Here we have a movie with stunning, incredible, original visuals that
absolutely assist in telling the story.
Yes,
the team had the original movie as a reference point, but the stunning sets and
landscapes of this desolate future are beautiful and heartbreaking. I loved the huge statues as K walks into
Deckard’s Vegas lair. The farm in the
beginning as K is carrying out his job essentially conveys the backstory of
Dave Bautista’s character living there.
K’s apartment and office help to convey his own inner turmoil while
Jared Leto’s office conveys his isolation and elitism. The look of this movie is incredible, even if
I wasn’t completely drawn in by the story.
Dunkirk
Nathan Crawley is the production designer on Dunkirk, and this
is his fourth nomination (Interstellar, The Dark Knight, The Prestige). This is also set decorator Gary Fettis’s fourth
nomination, but for different movies (Interstellar, Changeling, The Godfather
Part III). This movie tells a story from
the spring of
1940, when hundreds of thousands of British and Allied troops are trapped by
German forces on the beaches of Dunkirk in northern France. Christopher Nolan
movies have a distinct look and this one is no exception. Again, the design is
done to expertly mimic the look of the actual time, and has the added puzzle of
having a lot of scenes outside.
The
movie looks good, but again, as a faithful recreation, even the stylized sets
are reflections of what was. The bleak
coloration and stark realism add to both the hopefulness and helplessness of
various characters.
The Shape of Water
Paul
Denham Austerberry is the production designer for the Shape of Water, and he
worked with two set decorators, Shane Vieau and Jeff Melvin. Where the desolation and hopelessness of
Blade Runner is conveyed in its set design, this movie really uses the
additional aspect of color and creativity to help tell the story of the 1962
government scientific lab in Baltimore that houses a fish-man and the mute
janitor who falls in love with him. Director Guillermo del Toro himself
clarified the use of color via his twitter feed: Elisa's world: Cyan and Blue (underwater), everyone
else's homes (Giles, Zelda, Strickland) in goldens, ambers and warm colors
(Day/air), red for cinema, life and love. Green is everything about the future
(pies, car, lab, uniforms in lab, gelatine, etc.) Using these guidelines from the director, the team
translated it into amazing sets.
Like
other del Toro movies, the sets are incredibly designed and almost hyper-real,
very much in line with his “adult fairy-tale” aesthetic. The lab is filled with
interesting shapes and lines, and bits of things on shelves and carts that you
almost want to stop the movie to look at more closely. Elisa’s apartment is above an old movie
theater, and is filled with items that help to tell the audience about her.
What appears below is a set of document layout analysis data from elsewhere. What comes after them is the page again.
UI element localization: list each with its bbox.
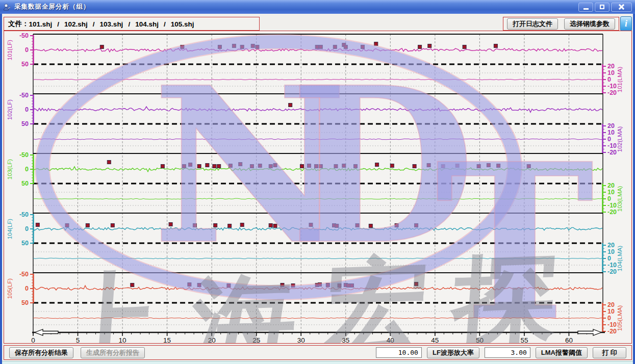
defect-marker[interactable] xyxy=(374,42,378,46)
lma-threshold-button[interactable]: LMA报警阈值 xyxy=(536,347,588,358)
defect-marker[interactable] xyxy=(182,165,186,168)
defect-marker[interactable] xyxy=(197,283,201,287)
defect-marker[interactable] xyxy=(214,224,217,227)
defect-marker[interactable] xyxy=(487,164,490,167)
chart-area: -50050101(LF)20100-10-20101(LMA)-5005010… xyxy=(4,31,632,344)
defect-marker[interactable] xyxy=(289,103,292,107)
defect-marker[interactable] xyxy=(319,165,322,168)
defect-marker[interactable] xyxy=(441,165,445,168)
defect-marker[interactable] xyxy=(494,44,497,48)
defect-marker[interactable] xyxy=(354,165,358,168)
defect-marker[interactable] xyxy=(477,165,480,168)
save-all-results-button[interactable]: 保存所有分析结果 xyxy=(9,347,73,358)
defect-marker[interactable] xyxy=(181,45,184,49)
lf-axis-label: 102(LF) xyxy=(7,99,13,120)
x-tick-label: 55 xyxy=(520,336,528,343)
defect-marker[interactable] xyxy=(315,165,318,168)
defect-marker[interactable] xyxy=(326,283,329,287)
close-button[interactable] xyxy=(611,3,632,12)
defect-marker[interactable] xyxy=(227,284,231,288)
defect-marker[interactable] xyxy=(334,165,338,168)
defect-marker[interactable] xyxy=(239,163,242,166)
lf-tick-label: 0 xyxy=(25,225,29,232)
defect-marker[interactable] xyxy=(256,45,259,49)
defect-marker[interactable] xyxy=(161,165,164,168)
defect-marker[interactable] xyxy=(338,284,341,288)
minimize-button[interactable] xyxy=(578,3,593,12)
defect-marker[interactable] xyxy=(463,45,466,49)
defect-marker[interactable] xyxy=(375,163,379,167)
defect-marker[interactable] xyxy=(250,165,253,168)
defect-marker[interactable] xyxy=(100,45,104,49)
defect-marker[interactable] xyxy=(497,164,500,168)
x-tick-label: 10 xyxy=(119,336,126,343)
lf-gain-button[interactable]: LF波形放大率 xyxy=(427,347,479,358)
defect-marker[interactable] xyxy=(361,45,365,49)
defect-marker[interactable] xyxy=(344,45,347,49)
x-scroll-right-arrow[interactable] xyxy=(578,329,601,335)
defect-marker[interactable] xyxy=(131,283,134,287)
defect-marker[interactable] xyxy=(258,164,262,168)
defect-marker[interactable] xyxy=(291,284,295,288)
defect-marker[interactable] xyxy=(333,45,337,49)
defect-marker[interactable] xyxy=(273,224,277,228)
defect-marker[interactable] xyxy=(455,164,459,168)
maximize-button[interactable] xyxy=(595,3,609,12)
defect-marker[interactable] xyxy=(347,284,350,288)
lma-tick-label: -20 xyxy=(607,89,617,96)
defect-marker[interactable] xyxy=(390,164,394,168)
defect-marker[interactable] xyxy=(342,164,346,168)
defect-marker[interactable] xyxy=(318,283,322,287)
defect-marker[interactable] xyxy=(251,44,255,48)
info-button[interactable]: i xyxy=(620,16,632,31)
defect-marker[interactable] xyxy=(213,165,216,168)
defect-marker[interactable] xyxy=(232,44,236,48)
status-strip xyxy=(2,361,633,364)
defect-marker[interactable] xyxy=(415,282,418,286)
defect-marker[interactable] xyxy=(193,224,196,227)
defect-marker[interactable] xyxy=(418,45,422,49)
defect-marker[interactable] xyxy=(240,45,244,49)
defect-marker[interactable] xyxy=(355,224,359,227)
defect-marker[interactable] xyxy=(189,163,192,167)
defect-marker[interactable] xyxy=(36,223,39,227)
x-scroll-left-arrow[interactable] xyxy=(35,329,58,335)
defect-marker[interactable] xyxy=(395,224,398,227)
defect-marker[interactable] xyxy=(319,45,322,49)
defect-marker[interactable] xyxy=(309,223,313,227)
defect-marker[interactable] xyxy=(206,164,209,167)
defect-marker[interactable] xyxy=(65,224,69,227)
print-button[interactable]: 打 印 xyxy=(593,347,626,358)
defect-marker[interactable] xyxy=(197,165,201,168)
defect-marker[interactable] xyxy=(413,165,416,168)
lma-threshold-input[interactable] xyxy=(485,347,530,358)
defect-marker[interactable] xyxy=(169,223,172,226)
open-log-button[interactable]: 打开日志文件 xyxy=(507,18,558,30)
select-cable-params-button[interactable]: 选择钢缆参数 xyxy=(564,18,615,30)
defect-marker[interactable] xyxy=(350,284,354,288)
defect-marker[interactable] xyxy=(415,224,418,227)
defect-marker[interactable] xyxy=(527,165,530,168)
defect-marker[interactable] xyxy=(281,283,284,287)
defect-marker[interactable] xyxy=(269,224,272,227)
lma-tick-label: 10 xyxy=(607,308,615,315)
defect-marker[interactable] xyxy=(111,224,114,227)
defect-marker[interactable] xyxy=(269,165,272,168)
defect-marker[interactable] xyxy=(218,45,221,49)
defect-marker[interactable] xyxy=(228,164,232,168)
defect-marker[interactable] xyxy=(300,165,304,168)
defect-marker[interactable] xyxy=(188,283,191,287)
defect-marker[interactable] xyxy=(369,224,372,228)
defect-marker[interactable] xyxy=(217,165,221,168)
defect-marker[interactable] xyxy=(107,161,111,164)
defect-marker[interactable] xyxy=(228,224,232,228)
defect-marker[interactable] xyxy=(335,224,339,228)
defect-marker[interactable] xyxy=(308,164,311,168)
defect-marker[interactable] xyxy=(428,44,431,48)
lf-gain-input[interactable] xyxy=(376,347,422,358)
defect-marker[interactable] xyxy=(86,224,89,227)
defect-marker[interactable] xyxy=(315,45,319,49)
defect-marker[interactable] xyxy=(427,164,430,167)
defect-marker[interactable] xyxy=(240,223,244,227)
defect-marker[interactable] xyxy=(273,164,277,167)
Every part of the movie is carefully crafted to appear not real, but almost
surreal, in perfect alignment with the story.
According
to my meager research, Blade Runner 2049 is the predicted winner, and that
makes sense, because that movie looked amazing. I loved the look of Shape of
Water, but honestly, for me, there were a few movies that didn’t make the
list. There’s this prejudice against
giving big-budget superhero movies Academy love, but the look of Thor Ragnarok
and Guardians of the Galaxy vol. 2 were both mind-blowing. Think about the throne room on Sakar where
Jeff Goldblum’s Grandmaster holds court, or the Hulk’s quarters in
Ragnarok. Even more so – the sets on
GOTG2 are phenomenal. Ego’s room of
storytelling orbs, the Sovereign’s throne room, even the Ravagers’ ship were
all visual masterpieces.
I
also feel that Star Wars Episode VIII, the Last Jedi, deserves a mention. The look of the bridge on the rebel cruiser,
the casino on Canto Bight, Snoke’s throne room with his incredible red curtain
which is very not-fireproof, and Luke’s quiet place of isolation on Ach-To are
all incredible sets that enhanced the story through color and design.
While
Star Wars might be my pick for a winner, that does not help your office Oscar
pool choice. Go with either Blade Runner
or Shape of Water – they are the safest bets!